Sobre la carretera estatal Celaya-Villagrán, los oficiales detectaron un tractocamión Kenworth blanco, modificado como autotanque, estacionado de manera sospechosa. Las puertas estaban abiertas, no había tripulante y el silencio en la zona despertó sospechas. Al revisar la unidad, confirmaron lo que muchos temían: más de 30 mil litros de hidrocarburo robado.
Combustible robado, un delito de alto impacto en Guanajuato
El aseguramiento no fue casualidad.

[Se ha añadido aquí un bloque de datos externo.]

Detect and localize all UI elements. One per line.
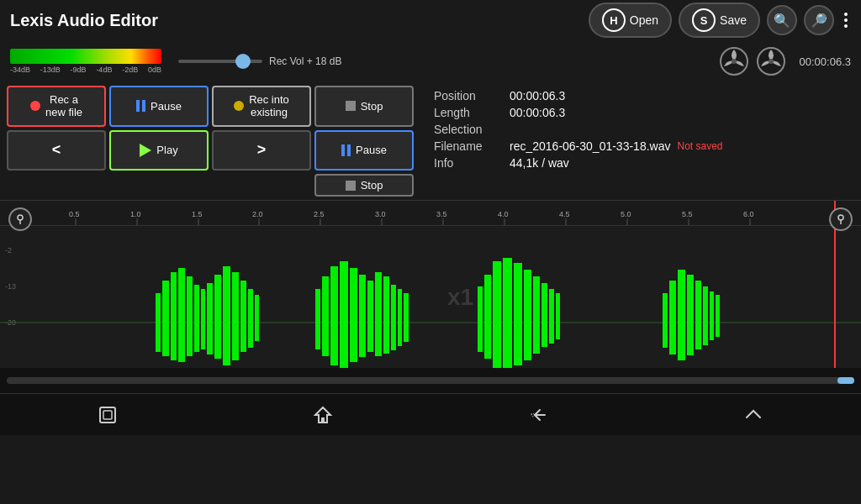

Guanajuato, y en particular la zona de Celaya-Villagrán, es una región marcada por la presencia del llamado “huachicol”, un delito que ha dejado huella tanto en la seguridad pública como en la economía local. La operación de bandas dedicadas a la sustracción ilegal de combustible ha generado violencia, pérdidas millonarias y un entorno de riesgo para la población.
Cada tractocamión detenido significa no solo la recuperación de miles de litros de hidrocarburo, sino también un golpe a las finanzas de grupos criminales. En este caso, el cargamento quedó bajo resguardo y fue puesto a disposición de la Fiscalía General de la República (FGR) con sede en Celaya.
La estrategia de seguridad y el combate al huachicol
El robo de combustible ha sido uno de los principales retos de seguridad en México durante la última década. El operativo de la FSPE se enmarca en los esfuerzos coordinados con autoridades federales para reducir esta actividad ilícita. El hecho de que la unidad estuviera abandonada puede ser interpretado como una señal de la presión que enfrentan los grupos dedicados al huachicol ante los patrullajes constantes.
En la narrativa de los uniformados, cada hallazgo es un recordatorio de que la seguridad en las carreteras estatales depende no solo de la vigilancia, sino también de la cooperación ciudadana y de una estrategia integral.
Una carretera marcada por la tensión y la vigilancia
La carretera Celaya-Villagrán ha sido escenario constante de aseguramientos de hidrocarburo y enfrentamientos. Viajar por ella significa atravesar un corredor donde lo cotidiano convive con lo ilegal. Los pobladores saben que un tractocamión detenido sin conductor puede ser el inicio de un operativo o de un hallazgo que confirma la magnitud del problema.
En este caso, la historia terminó con el aseguramiento del vehículo, el combustible bajo investigación federal y la esperanza de que cada operativo fortalezca la lucha contra la delincuencia organizada.